Monday, December 19, 2016
For Micron Technology, it is no longer meaningful to implement the "Inotera Memories model" in China, according to Mark Durcan, CEO for the US memory vendor.
The so-called Inotera model sees Micron receive licensing fees and a portion of memory production capacity from partners which lack sufficient technology but are capable of scaling up output with huge capital.
Micron already has enough DRAM production capacity and economies of scale, and having another partner like the pre-acquisition Inotera is no longer meaningful for the company, said Durcan. Micron's principle is to protect the interests of shareholders and the team, while avoiding destabilizing the industry supply-demand balance, Durcan continued.
In fact, the joint venture deal betwen Micron and Nanya Technology was quite successful.
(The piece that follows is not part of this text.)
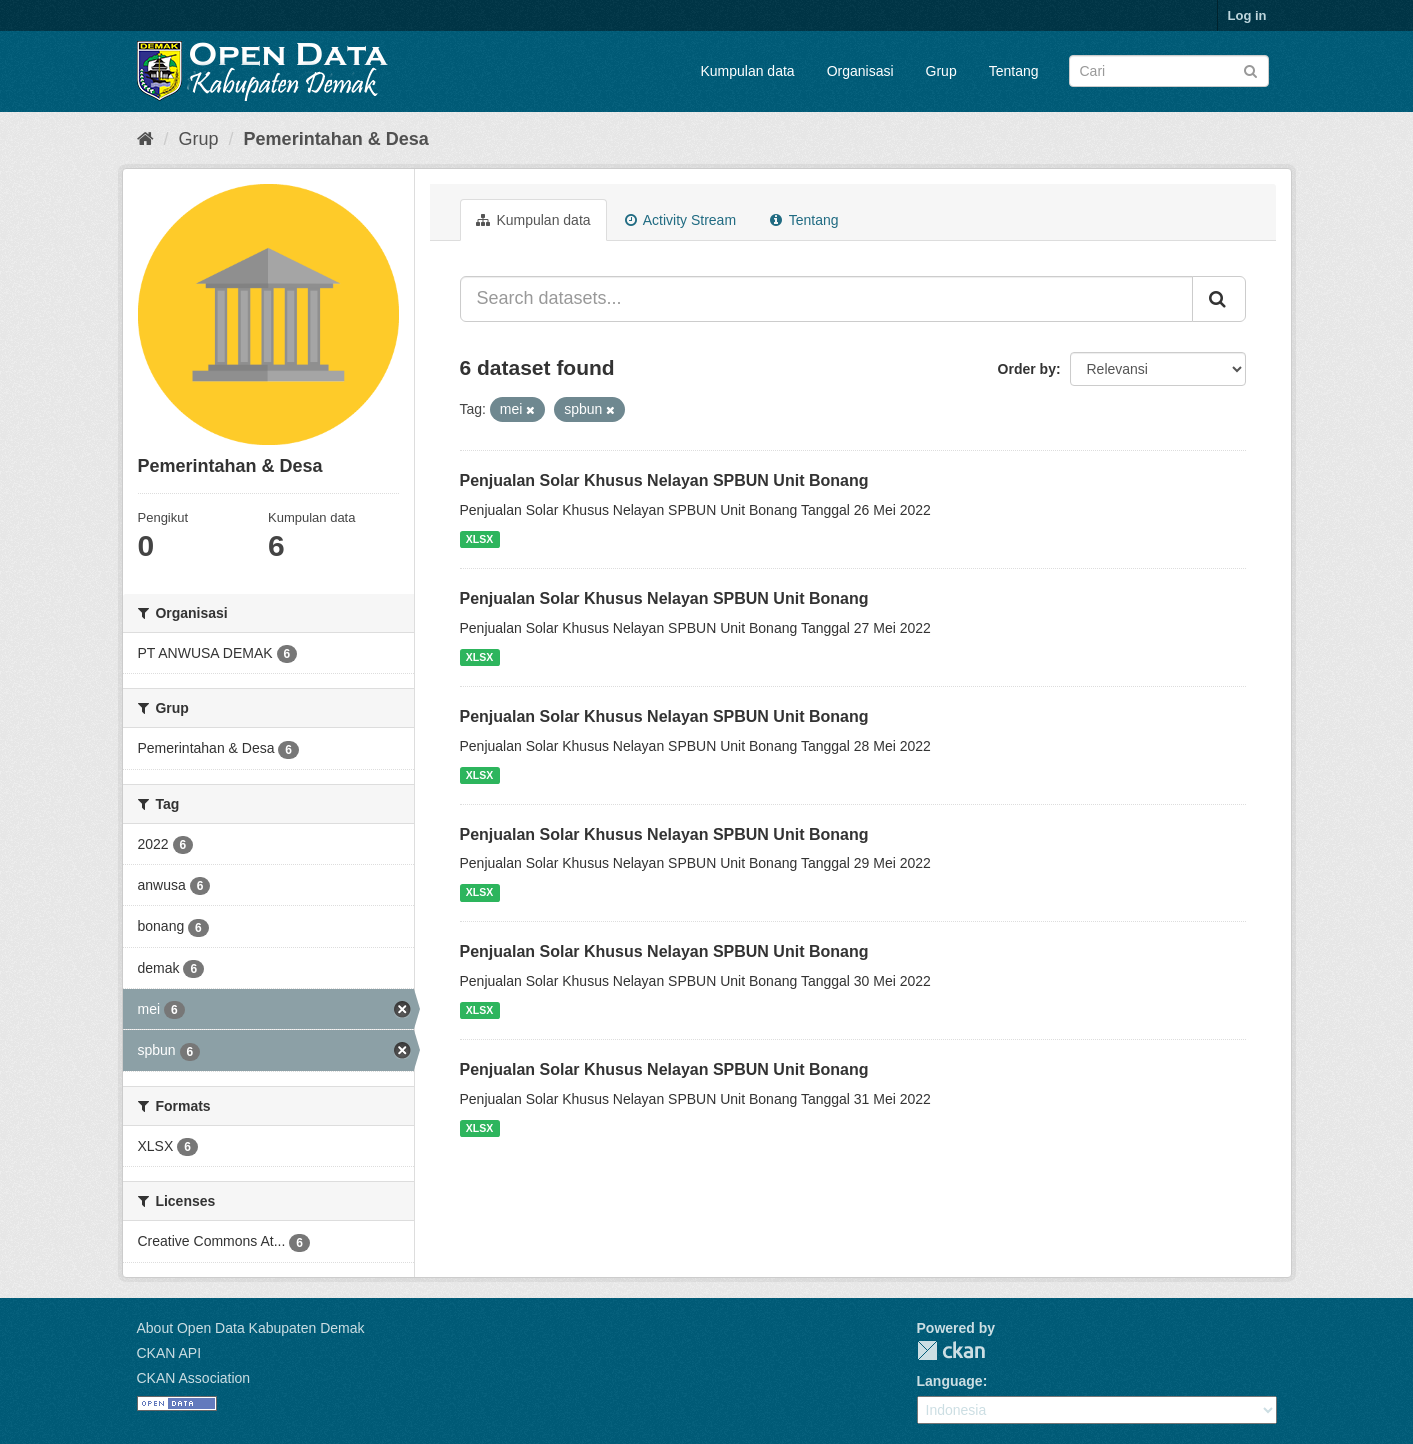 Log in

Inotera was allowed to expand its DRAM production capacity with technology licensed from Micron and capital from Nanya, and Micron and Nanya were both able to expand their respective output and global market share.
Nevertheless, the current circumstances are different as DRAM prices have become more stable, and Micron's production base worldwide has expanded substantially, Durcan said.
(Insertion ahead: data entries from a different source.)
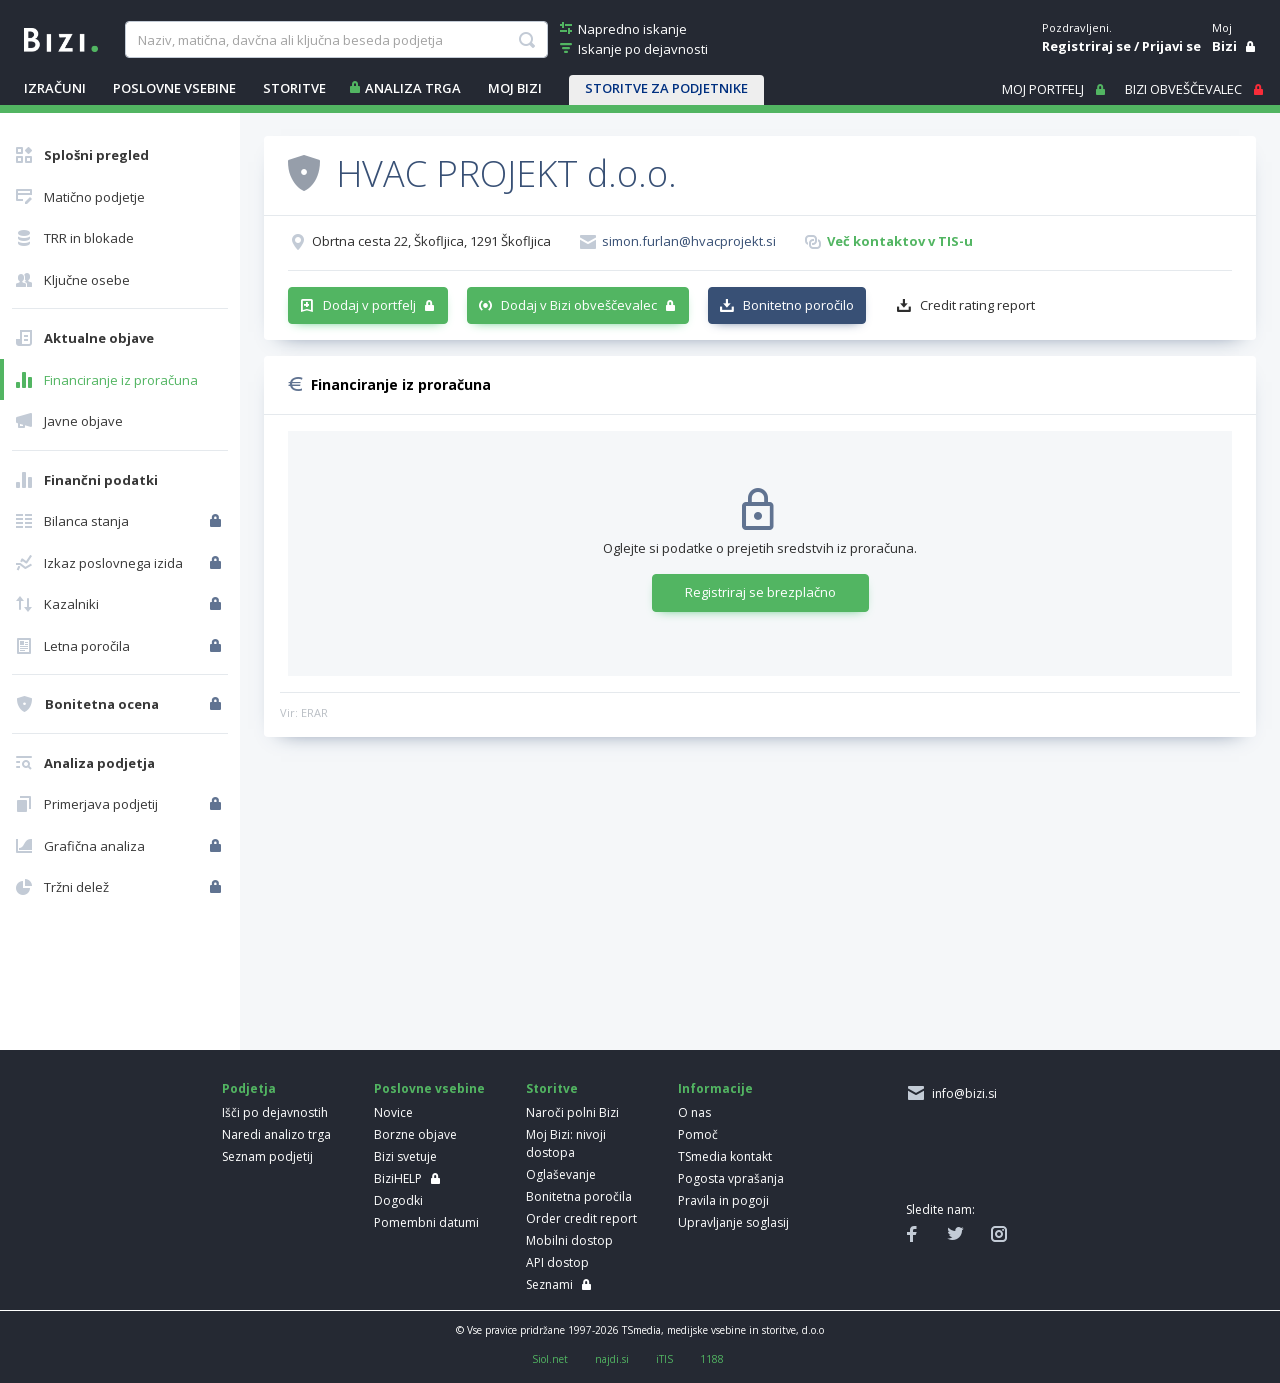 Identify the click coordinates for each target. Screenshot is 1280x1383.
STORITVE (294, 88)
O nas (694, 1112)
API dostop (557, 1262)
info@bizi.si (961, 1093)
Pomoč (698, 1134)
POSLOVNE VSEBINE (174, 88)
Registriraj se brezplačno (760, 592)
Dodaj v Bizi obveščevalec (579, 305)
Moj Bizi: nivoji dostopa (566, 1143)
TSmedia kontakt (725, 1156)
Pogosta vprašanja (731, 1178)
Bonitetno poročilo (798, 305)
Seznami (549, 1284)
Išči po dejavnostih (275, 1112)
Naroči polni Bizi (572, 1112)
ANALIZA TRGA (413, 88)
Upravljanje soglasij (733, 1222)
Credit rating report (977, 305)
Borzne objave (415, 1134)
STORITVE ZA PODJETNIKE (666, 88)
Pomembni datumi (426, 1222)
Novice (393, 1112)
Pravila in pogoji (723, 1200)
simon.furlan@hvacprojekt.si (689, 241)
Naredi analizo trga (276, 1134)
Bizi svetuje (405, 1156)
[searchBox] (336, 40)
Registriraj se (1086, 46)
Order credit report (581, 1218)
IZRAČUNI (55, 88)
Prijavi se (1171, 46)
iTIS (664, 1359)
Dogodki (398, 1200)
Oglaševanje (561, 1174)
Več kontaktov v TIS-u (900, 241)
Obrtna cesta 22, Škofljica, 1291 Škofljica (431, 241)
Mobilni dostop (569, 1240)
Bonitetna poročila (579, 1196)
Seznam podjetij (267, 1156)
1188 (712, 1359)
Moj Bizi (515, 88)
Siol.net (550, 1359)
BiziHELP (398, 1178)
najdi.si (612, 1359)
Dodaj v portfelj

Micron recently completed acquiring Inotera, formerly a Taiwan-based production partner of the US firm. Previously, Micron took over Taiwan-based Rexchip Electronics as a result of its acquisition of Japan's Elpida Memory. Taiwan now accounts for more than 60% of Micron's overall DRAM production capacity, which is mostly Micron's leading-edge capacity, Durcan said.
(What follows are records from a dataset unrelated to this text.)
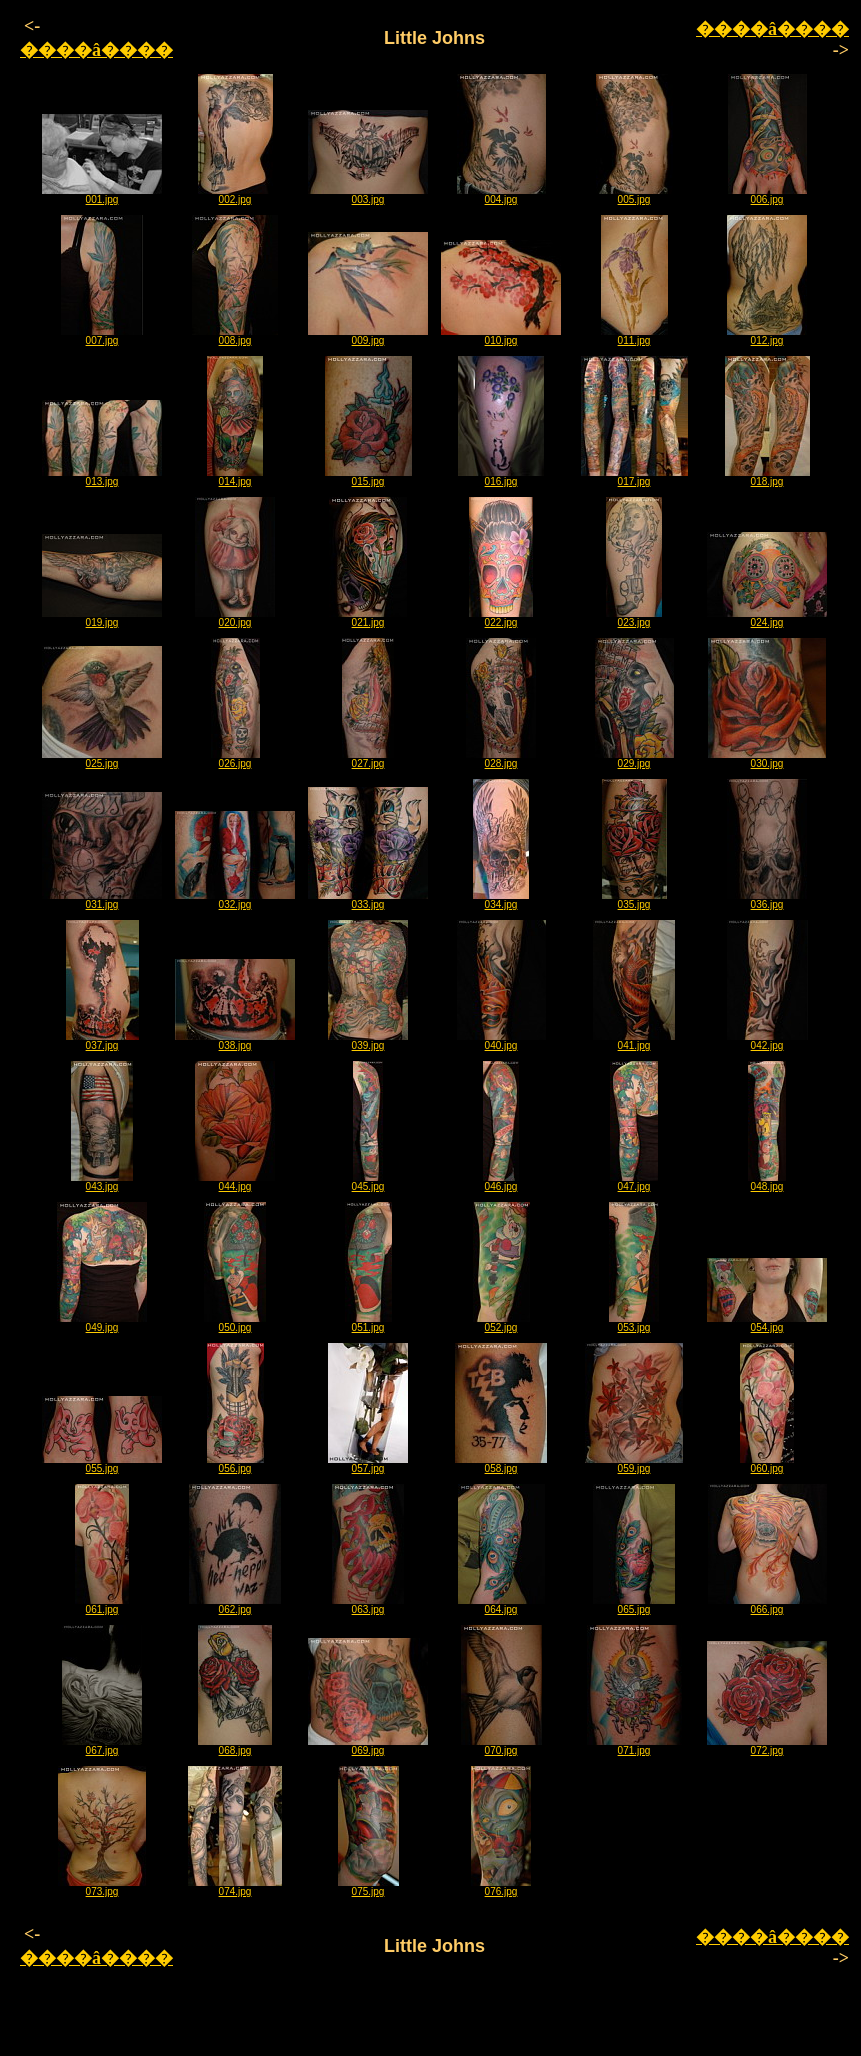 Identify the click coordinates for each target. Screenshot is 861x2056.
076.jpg (501, 1887)
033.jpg (368, 900)
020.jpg (235, 618)
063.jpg (368, 1605)
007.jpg (102, 336)
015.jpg (368, 477)
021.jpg (368, 618)
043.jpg (102, 1182)
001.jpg (102, 195)
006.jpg (767, 195)
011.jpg (634, 336)
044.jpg (235, 1182)
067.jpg (102, 1746)
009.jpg (368, 336)
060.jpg (767, 1464)
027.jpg (368, 759)
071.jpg (634, 1746)
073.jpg (102, 1887)
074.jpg (235, 1887)
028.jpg (501, 759)
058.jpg (501, 1464)
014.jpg (235, 477)
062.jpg (235, 1605)
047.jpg (634, 1182)
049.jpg (102, 1323)
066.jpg (767, 1605)
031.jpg (102, 900)
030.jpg (767, 759)
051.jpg (368, 1323)
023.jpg (634, 618)
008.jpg (235, 336)
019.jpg (102, 618)
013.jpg (102, 477)
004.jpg (501, 195)
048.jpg (767, 1182)
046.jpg (501, 1182)
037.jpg (102, 1041)
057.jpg (368, 1464)
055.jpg (102, 1464)
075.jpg (368, 1887)
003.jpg (368, 195)
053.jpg (634, 1323)
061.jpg (102, 1605)
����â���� (96, 50)
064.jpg (501, 1605)
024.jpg (767, 618)
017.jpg (634, 477)
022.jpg (501, 618)
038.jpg (235, 1041)
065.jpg (634, 1605)
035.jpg (634, 900)
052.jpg (501, 1323)
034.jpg (501, 900)
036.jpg (767, 900)
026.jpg (235, 759)
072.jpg (767, 1746)
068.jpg (235, 1746)
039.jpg (368, 1041)
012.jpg (767, 336)
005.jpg (634, 195)
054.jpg (767, 1323)
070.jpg (501, 1746)
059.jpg (634, 1464)
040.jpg (501, 1041)
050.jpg (235, 1323)
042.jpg (767, 1041)
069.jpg (368, 1746)
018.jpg (767, 477)
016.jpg (501, 477)
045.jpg (368, 1182)
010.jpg (501, 336)
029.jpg (634, 759)
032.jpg (235, 900)
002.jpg (235, 195)
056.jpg (235, 1464)
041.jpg (634, 1041)
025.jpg (102, 759)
At the same time, China is aggressively developing its homegrown chipmaking industry including the memory sector. State-backed Tsinghua Unigroup had previously proposed a more than US$20 billion bid for Micron, but the offer is believed to have been turned down. Nevertheless, China remains aggressive in building its homegrown technology for making DRAM chips.
China will definitely be capable of finding a partner like Micron to license technology and make joint investments with, but for Micron, it would be appropriate to implement such a model 10 years ago when the DRAM industry was still immature and very competitive, Durcan noted. The industry has now entered its mature stage, and the chip prices tend to grow at a relatively stable rate. For Micron, there is less reason to be in that kind of relationship than there was 10 years ago, Durcan added.
However, such a joint-venture model may make more sense in the NAND flash sector, where the chip prices remain volatile and suppliers require huge capital to expand their production capacity, Durcan indicated. In China, nevertheless, implementing the model could be complex since every group of investors has their own interests and values that have to be materialized, Durcan said.
In addition, Durcan commented that 2017 will be a "pretty good" year for the DRAM market as supply seems to be well-controlled and demand is strong. As for NAND flash, end-market demand is growing fast while suppliers are transitioning to 3D technologies. The NAND flash market for 2017 is more difficult to predict, Durcan said, but he believes the supply will still be tight at least for the first half of 2017.
The overall memory market outlook for the next 18 months is quite positive, said Durcan, adding that suppliers are more cautious about their investments and capacity expansions. At least spending from Micron's competitors tends to be more reasonable, Durcan said.